Moving to Indianapolis the year the Colts won the Superbowl was eye-opening. For the first time, I lived in a city with a professional football team. I saw blue everywhere. Practically everyone in the city wore jerseys on game day. I had to pretend as if I knew what game people were talking about because they assumed I had watched it. I actually knew what Peyton Manning looked like. It was a big change for me.

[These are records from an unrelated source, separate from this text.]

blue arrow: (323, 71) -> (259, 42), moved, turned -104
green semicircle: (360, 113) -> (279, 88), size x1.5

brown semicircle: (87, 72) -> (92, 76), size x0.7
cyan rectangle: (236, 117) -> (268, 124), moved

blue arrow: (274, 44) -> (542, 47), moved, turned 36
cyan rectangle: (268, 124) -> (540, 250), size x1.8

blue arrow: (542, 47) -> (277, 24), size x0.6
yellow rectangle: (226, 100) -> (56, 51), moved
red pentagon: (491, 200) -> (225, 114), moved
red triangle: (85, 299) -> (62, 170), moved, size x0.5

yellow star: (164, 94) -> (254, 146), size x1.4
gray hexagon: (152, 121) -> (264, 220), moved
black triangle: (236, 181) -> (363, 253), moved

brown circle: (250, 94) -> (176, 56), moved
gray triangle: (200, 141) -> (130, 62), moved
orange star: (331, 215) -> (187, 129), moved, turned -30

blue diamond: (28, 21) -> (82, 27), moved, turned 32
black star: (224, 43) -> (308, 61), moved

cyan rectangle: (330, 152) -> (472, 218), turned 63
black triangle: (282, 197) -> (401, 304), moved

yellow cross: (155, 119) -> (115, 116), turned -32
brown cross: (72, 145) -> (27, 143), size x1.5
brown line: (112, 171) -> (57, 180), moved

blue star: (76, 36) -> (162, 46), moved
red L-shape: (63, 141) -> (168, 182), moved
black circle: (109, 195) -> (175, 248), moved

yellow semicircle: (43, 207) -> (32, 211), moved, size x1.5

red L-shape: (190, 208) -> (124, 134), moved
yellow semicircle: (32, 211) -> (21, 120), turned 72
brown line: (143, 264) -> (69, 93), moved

I grew up with Karl Malone and John Stockton leading the Jazz so of course I loved basketball. In high school, I actually played basketball (ha!), was a cheerleader (double ha!) and rarely missed a sporting event. I had school spirit. In college, I still went to football games but it was by no means a regular thing. The only time I had school spirit was when I would go to a game with our longtime rival. My sports enthusiasm began to wane.

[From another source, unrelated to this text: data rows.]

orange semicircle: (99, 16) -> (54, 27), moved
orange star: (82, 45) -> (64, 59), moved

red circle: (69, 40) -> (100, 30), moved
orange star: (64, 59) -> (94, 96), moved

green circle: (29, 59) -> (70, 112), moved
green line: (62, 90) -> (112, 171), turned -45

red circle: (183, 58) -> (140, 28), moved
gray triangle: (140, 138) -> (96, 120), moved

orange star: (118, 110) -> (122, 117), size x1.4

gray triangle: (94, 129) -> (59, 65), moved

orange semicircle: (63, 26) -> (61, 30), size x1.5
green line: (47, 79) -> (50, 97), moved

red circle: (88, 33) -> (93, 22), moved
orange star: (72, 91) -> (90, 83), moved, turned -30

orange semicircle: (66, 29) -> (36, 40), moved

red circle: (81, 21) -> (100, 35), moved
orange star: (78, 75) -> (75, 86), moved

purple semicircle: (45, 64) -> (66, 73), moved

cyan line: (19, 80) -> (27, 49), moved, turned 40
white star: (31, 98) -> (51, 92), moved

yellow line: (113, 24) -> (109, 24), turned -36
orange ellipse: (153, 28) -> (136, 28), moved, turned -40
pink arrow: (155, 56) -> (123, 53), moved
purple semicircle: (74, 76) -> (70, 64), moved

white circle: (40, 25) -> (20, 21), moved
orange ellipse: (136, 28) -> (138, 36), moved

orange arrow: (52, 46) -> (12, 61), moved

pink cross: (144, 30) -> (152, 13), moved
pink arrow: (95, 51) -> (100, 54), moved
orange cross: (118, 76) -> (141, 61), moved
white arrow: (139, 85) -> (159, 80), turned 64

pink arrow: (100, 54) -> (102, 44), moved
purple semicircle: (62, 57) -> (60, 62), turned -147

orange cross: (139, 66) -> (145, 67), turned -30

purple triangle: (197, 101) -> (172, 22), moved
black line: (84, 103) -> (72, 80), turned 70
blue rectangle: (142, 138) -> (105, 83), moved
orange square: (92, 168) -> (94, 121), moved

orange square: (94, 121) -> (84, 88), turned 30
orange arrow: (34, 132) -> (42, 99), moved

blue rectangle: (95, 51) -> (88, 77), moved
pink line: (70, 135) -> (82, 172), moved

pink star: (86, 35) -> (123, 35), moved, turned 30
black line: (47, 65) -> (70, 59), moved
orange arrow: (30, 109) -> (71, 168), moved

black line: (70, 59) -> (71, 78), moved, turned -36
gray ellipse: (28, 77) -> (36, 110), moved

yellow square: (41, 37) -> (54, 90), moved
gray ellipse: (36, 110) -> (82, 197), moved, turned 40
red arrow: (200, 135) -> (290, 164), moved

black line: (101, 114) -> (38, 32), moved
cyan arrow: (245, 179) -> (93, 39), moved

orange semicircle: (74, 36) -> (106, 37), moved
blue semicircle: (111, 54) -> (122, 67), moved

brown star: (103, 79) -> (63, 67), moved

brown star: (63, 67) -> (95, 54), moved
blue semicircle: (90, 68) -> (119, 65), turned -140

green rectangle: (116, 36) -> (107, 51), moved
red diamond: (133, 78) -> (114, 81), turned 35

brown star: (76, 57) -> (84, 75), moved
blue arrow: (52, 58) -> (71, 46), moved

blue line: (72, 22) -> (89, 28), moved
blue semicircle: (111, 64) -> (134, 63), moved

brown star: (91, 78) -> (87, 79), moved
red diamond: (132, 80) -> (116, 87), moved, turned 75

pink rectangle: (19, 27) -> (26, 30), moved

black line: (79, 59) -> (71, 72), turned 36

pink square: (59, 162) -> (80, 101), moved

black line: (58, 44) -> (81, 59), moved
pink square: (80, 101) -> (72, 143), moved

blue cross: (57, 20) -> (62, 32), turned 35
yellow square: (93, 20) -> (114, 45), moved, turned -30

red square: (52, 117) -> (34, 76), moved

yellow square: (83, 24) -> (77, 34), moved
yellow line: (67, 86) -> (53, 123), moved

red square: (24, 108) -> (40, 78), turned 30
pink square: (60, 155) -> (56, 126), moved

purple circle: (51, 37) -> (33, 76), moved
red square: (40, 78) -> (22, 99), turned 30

I still like to watch sports live but I hate spending money on it. And watching sports on TV just doesn’t happen (except for the Olympics because I’ll watch that day and night). I’m pretty much a Cliffs Notes fan. Sometimes I prep myself before church so I don’t appear to be completely out of the loop. But, if you know me well, you’ll know that I only know the score because I looked it up after the fact or saw someone’s status on Facebook proclaiming the outcome. Sorry. I know it may be shocking and cause for alarm. Pardon my apathy.

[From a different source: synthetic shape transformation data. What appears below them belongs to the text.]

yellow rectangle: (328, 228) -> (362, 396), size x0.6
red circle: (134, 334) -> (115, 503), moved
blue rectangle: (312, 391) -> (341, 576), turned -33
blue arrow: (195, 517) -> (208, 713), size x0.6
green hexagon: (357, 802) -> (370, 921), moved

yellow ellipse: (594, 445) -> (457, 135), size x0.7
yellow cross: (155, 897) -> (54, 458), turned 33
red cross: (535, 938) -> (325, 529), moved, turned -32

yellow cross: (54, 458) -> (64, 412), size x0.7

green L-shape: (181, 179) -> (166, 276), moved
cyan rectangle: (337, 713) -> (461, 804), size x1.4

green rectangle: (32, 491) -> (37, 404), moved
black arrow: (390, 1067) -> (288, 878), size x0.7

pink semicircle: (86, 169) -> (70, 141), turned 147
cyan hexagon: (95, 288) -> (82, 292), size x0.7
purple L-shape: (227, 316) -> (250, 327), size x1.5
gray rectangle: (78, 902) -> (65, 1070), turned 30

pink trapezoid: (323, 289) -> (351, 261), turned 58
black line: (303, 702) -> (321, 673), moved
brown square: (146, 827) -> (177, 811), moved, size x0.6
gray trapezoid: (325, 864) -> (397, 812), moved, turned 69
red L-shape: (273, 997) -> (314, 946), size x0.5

Despite my complete lack of desire to watch sports, I am a HUGE sucker for sports movies. I love them. LOVE THEM. I get just as excited when I have a new sports movie in my Netflix queue as when I have a chick flick. I love the underdogs. I love the fighting spirit of the athletes. I love the team spirit. So maybe, just maybe I would watch more sports live on TV if it would have better cinematography, dramatic music, close-ups in slow motion and be over in under 90 minutes.